BRIEF DESCRIPTION OF THE DRAWINGS

[0030] FIG. 1 is a block diagram of a networking environment in which embodiments of the present invention may operate;

[0031] FIGS. 2A through 2F depict representative message formats that may be used to convey information used by preferred embodiments of the present invention;

[0032] FIGS. 3A and 3B illustrate the structure of an "affinity table" that may be used by preferred embodiments of the present invention; and

[0033] FIGS. 4 through 11 provide flowcharts depicting logic which may be used to implement preferred embodiments of the present invention.

DESCRIPTION OF THE PREFERRED EMBODIMENTS

[0034] The present invention defines techniques for improving the handling of related connection request messages in networking environments that use workload balancing (which may be referred to equivalently as "load balancing"). Because bypassing the workload balancing function may lead to an overall system in which the workload distribution is out of balance, the disclosed techniques are defined to enable the bypass to occur only when needed by a particular application. Thus, incoming connection requests which do not need this special handling are subjected to workload balancing, as in the prior art, enabling the workload to be shared in a manner that dynamically reacts to the changing networking environment.

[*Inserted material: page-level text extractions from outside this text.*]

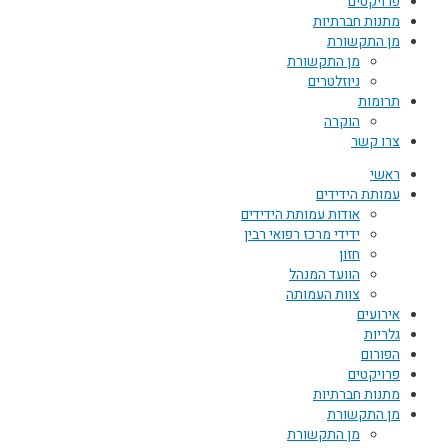
פרויקטים
מתנות חברתיות
מן התקשורת
מן התקשורת
ניוזלטרים
תרומות
הוקרה
צרו קשר
ראשי
עמותת הידידים
אודות עמותת הידידים
ידידי מרכז רפואי רבין
חזון
הוועד המנהל
צוות העמותה
אירועים
גלריות
הפורום
פרויקטים
מתנות חברתיות
מן התקשורת
מן התקשורת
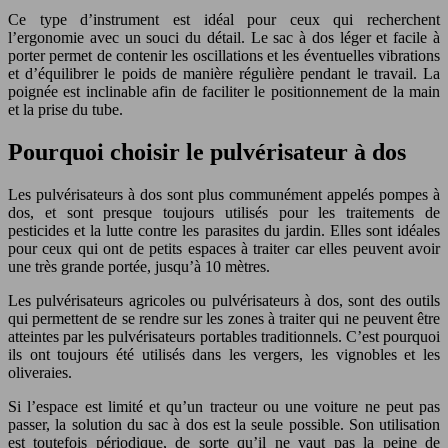
Ce type d’instrument est idéal pour ceux qui recherchent
l’ergonomie avec un souci du détail. Le sac à dos léger et facile à
porter permet de contenir les oscillations et les éventuelles vibrations
et d’équilibrer le poids de manière régulière pendant le travail. La
poignée est inclinable afin de faciliter le positionnement de la main
et la prise du tube.
Pourquoi choisir le pulvérisateur à dos
Les pulvérisateurs à dos sont plus communément appelés pompes à
dos, et sont presque toujours utilisés pour les traitements de
pesticides et la lutte contre les parasites du jardin. Elles sont idéales
pour ceux qui ont de petits espaces à traiter car elles peuvent avoir
une très grande portée, jusqu’à 10 mètres.
Les pulvérisateurs agricoles ou pulvérisateurs à dos, sont des outils
qui permettent de se rendre sur les zones à traiter qui ne peuvent être
atteintes par les pulvérisateurs portables traditionnels. C’est pourquoi
ils ont toujours été utilisés dans les vergers, les vignobles et les
oliveraies.
Si l’espace est limité et qu’un tracteur ou une voiture ne peut pas
passer, la solution du sac à dos est la seule possible. Son utilisation
est toutefois périodique, de sorte qu’il ne vaut pas la peine de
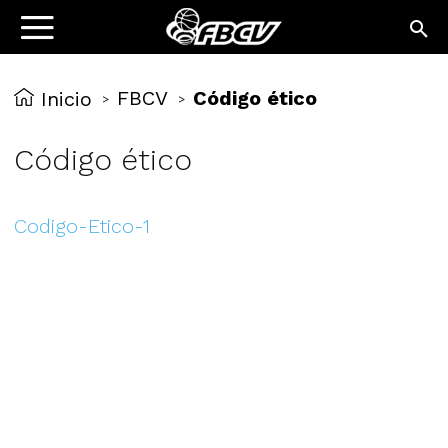
FBCV
Código ético
Inicio
>
>
Código ético
Codigo-Etico-1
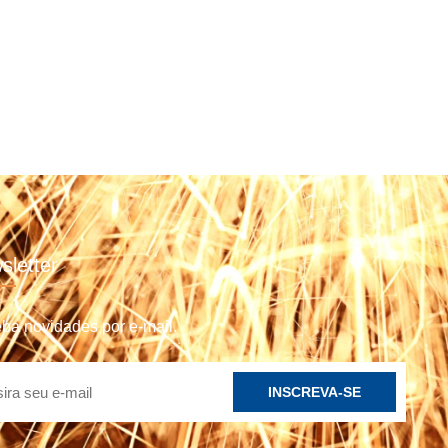
sletter
ba novidades por e-mail.
INSCREVA-SE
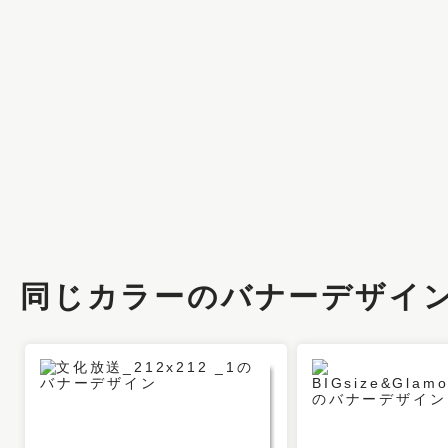
同じカラーのバナーデザイ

[0035] In a first preferred embodiment, the present invention enables an instance of a particular server application to determine dynamically, at run time, whether a relationship with a particular source (e.g. a particular client or subnet) is expected to comprise multiple successive connection requests, and then to specify that those successive requests should be directed to this same server application instance. Preferably, the affinity has a maximum duration, after which the affinity is ended and the resources used to maintain the affinity can be released. A timeout mechanism may be used for this purposes (as will be described in more detail below, with reference to FIGS. 4 and 8). The application instance may also be permitted to explicitly cancel an affinity, or to extend an affinity, using application-specific considerations (as will be described with reference to FIG. 9). Extending an affinity may be useful in a number of situations. For example, an application might be aware that a significant amount of processing for a particular relationship has already occurred, and that it is likely that the processing for this relationship is nearly finished. By extending an affinity, it may be possible to complete the processing (and thereby avoid the inefficiencies encountered in prior art systems which use fixed-duration timed affinities). The ability to cancel an affinity (either explicitly, or because its maximum duration has been exceeded) is especially beneficial in situations where the on-going relationship with the client ends unexpectedly (e.g. because the client application fails, or the user changes his mind about continuing). It may also be desirable to cancel an affinity based upon messages received from the client which indicate that the persistent relationship is no longer necessary.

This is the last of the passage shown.